86 In the light of all those facts and circumstances, Mr Marquet's subjective opinion that he expected that the Insurer would maintain confidentiality and privilege "consistent with their duty of utmost good faith" is a subjective view of little significance. I should add that beyond making a submission to the same effect, the applicants did not develop that argument at all. In circumstances where the proper law of the Policy is arguably the law of New Zealand, I do not even know whether the applicants' reliance on the duty of good faith is sourced in the Insurance Contracts Act 1984 (Cth), the common law of Australia or a particular law of New Zealand. In any event, it is difficult to envisage that a duty of utmost good faith could extend to preclude an Insurer from pursuing its legitimate purposes under a policy of insurance, including by using information provided by an insured to assess and/or resist a claim upon the policy.

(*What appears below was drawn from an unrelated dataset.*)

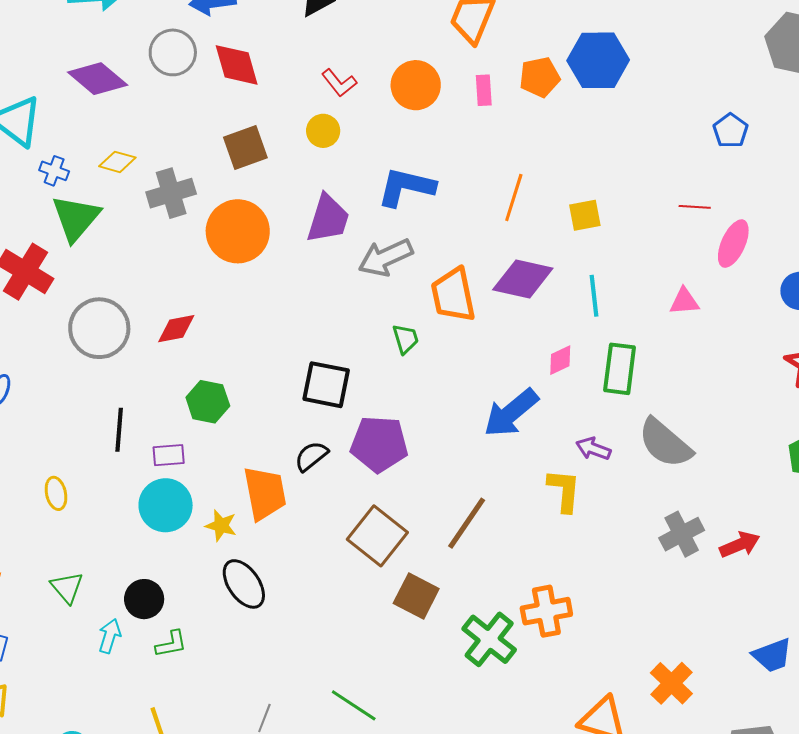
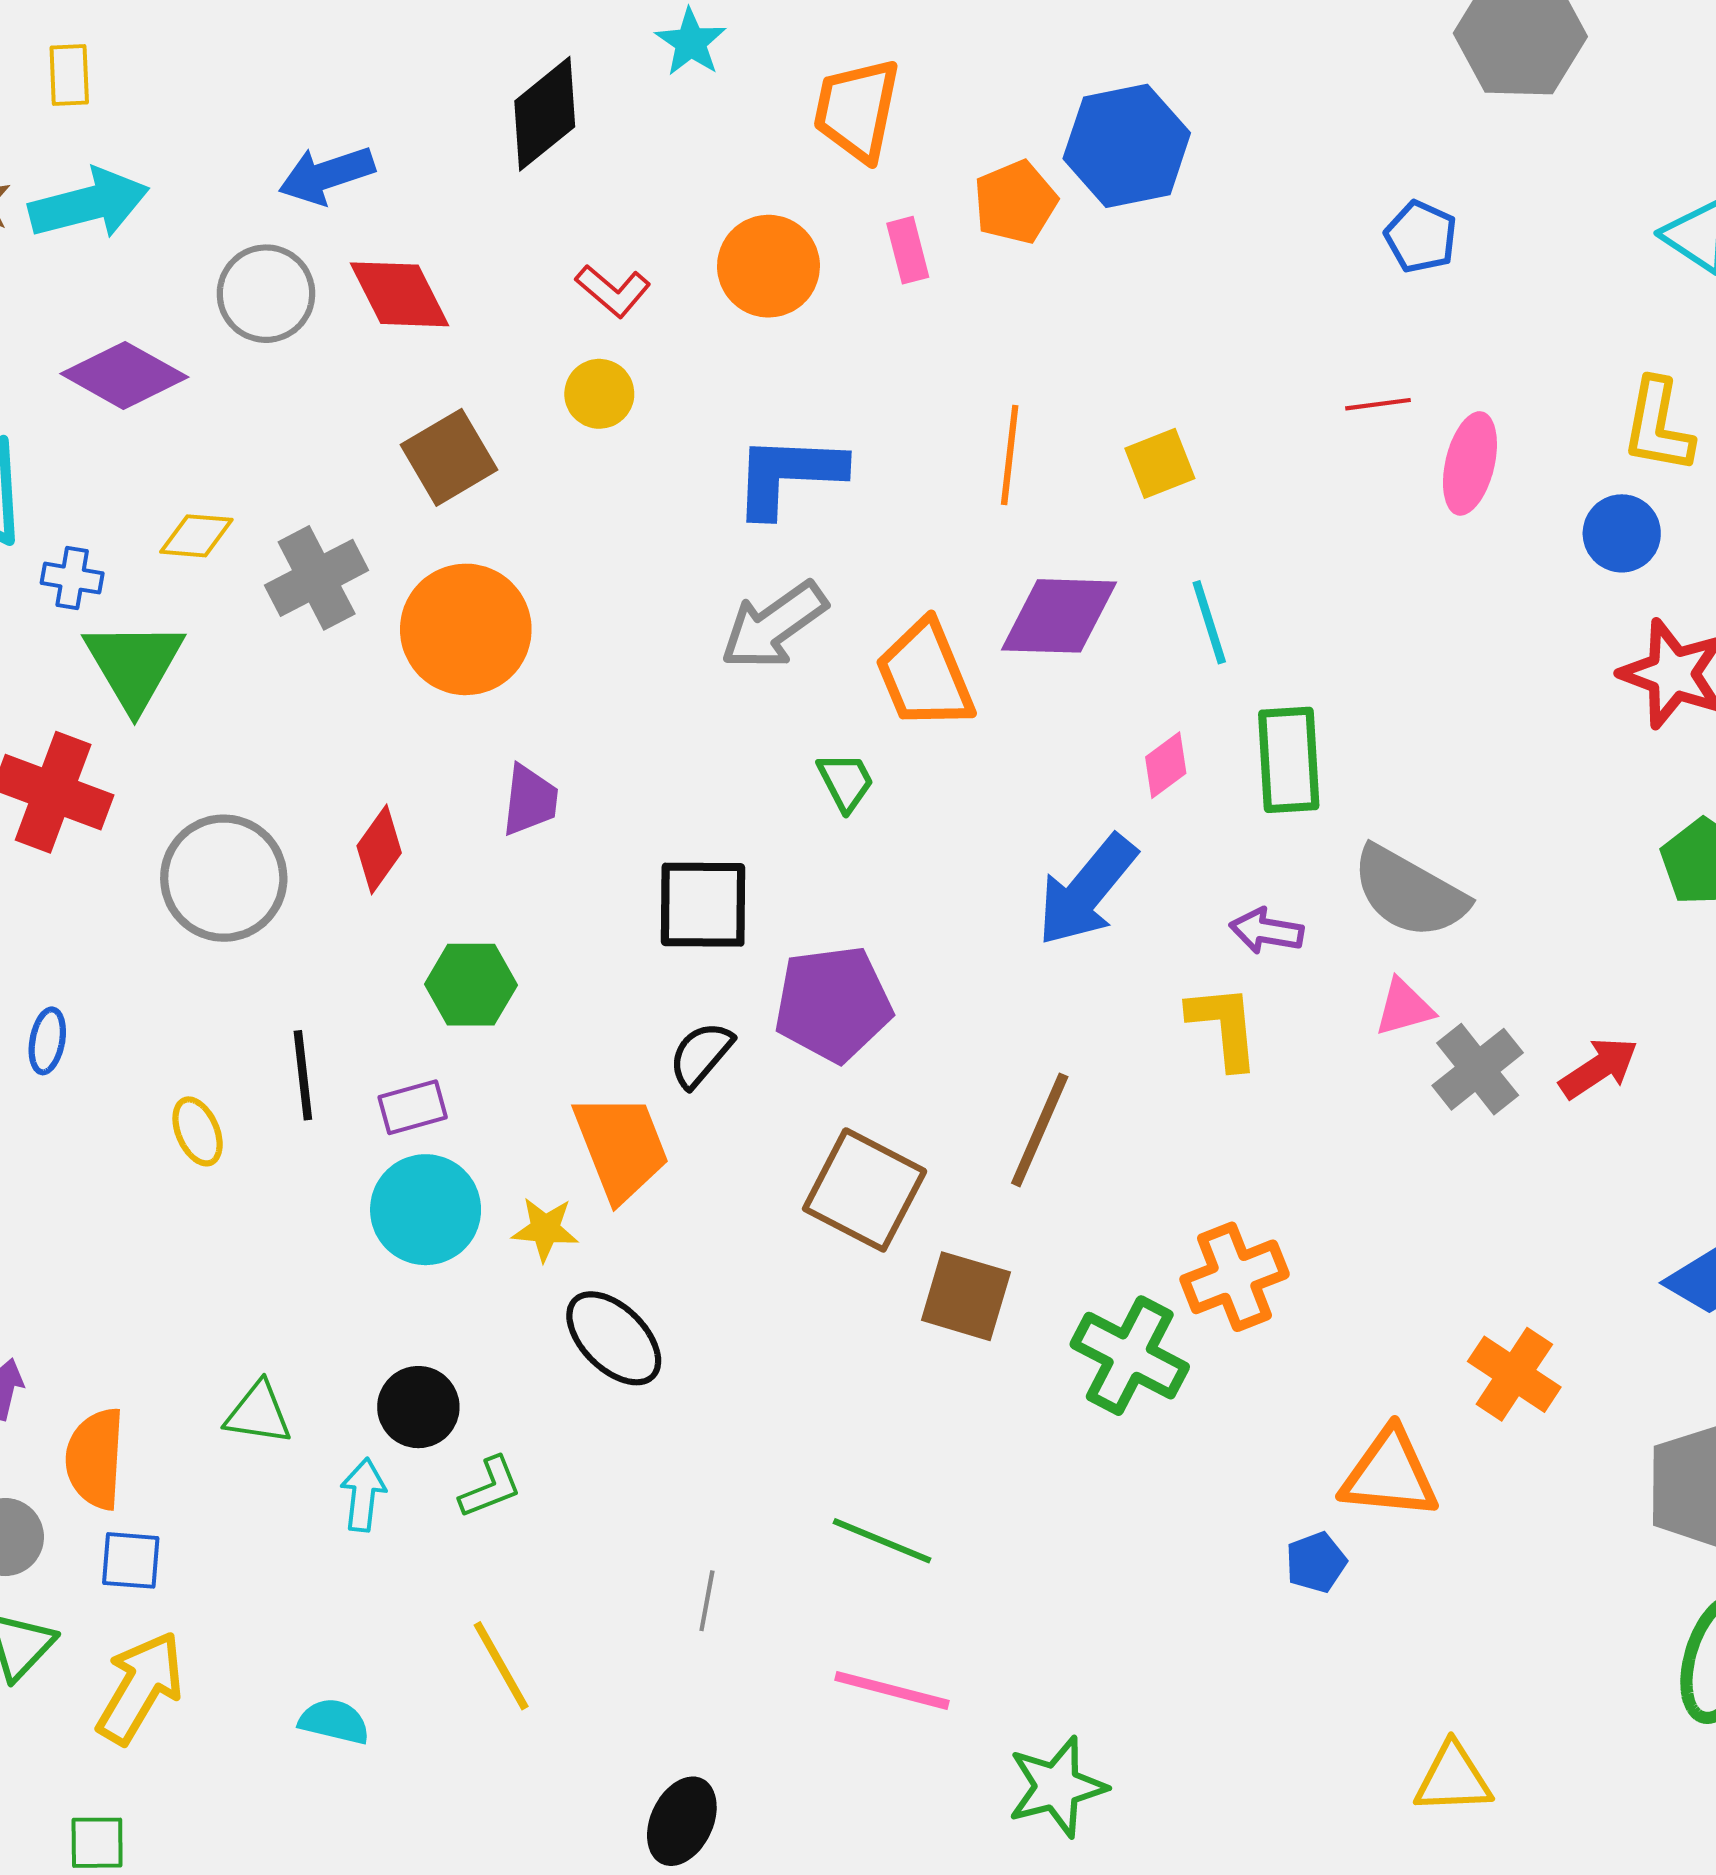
purple trapezoid: (328, 219) -> (530, 800), moved, size x0.7
pink triangle: (684, 301) -> (1404, 1007), moved
red diamond: (176, 329) -> (379, 849), turned -33
yellow ellipse: (56, 493) -> (198, 1131), moved
green triangle: (67, 587) -> (258, 1413), turned -30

87 The applicants also contended, in the alternative, that there was a common interest privilege between ILNZ and the Insurer and that no waiver occurred when privileged information was shared between them. The applicants relied upon the same alleged common interests as those relied upon for the primary contention, identified at [72].
88 This alternative contention must fail. For the reasons already given, I am not satisfied that ILNZ and the Insurer shared a sufficient commonality of interest let alone the necessary identity of interest required to found the privilege contended for. As, Giles J said in Ampolex Ltd v Perpetual Trustee Co (Canberra) Ltd (1995) 37 NSWLR 405 (at 6):
[w]hat is important is that, as Bank of Nova Scotia v Hellenic Mutual War Risks Association (Bermuda) Ltd and Network Ten itself show, two persons interested in a particular question will not have a common interest for the purposes of the common interest privilege if their individual interests in the question are selfish and potentially adverse to each other. In such a case there will not be the necessary identity of interest.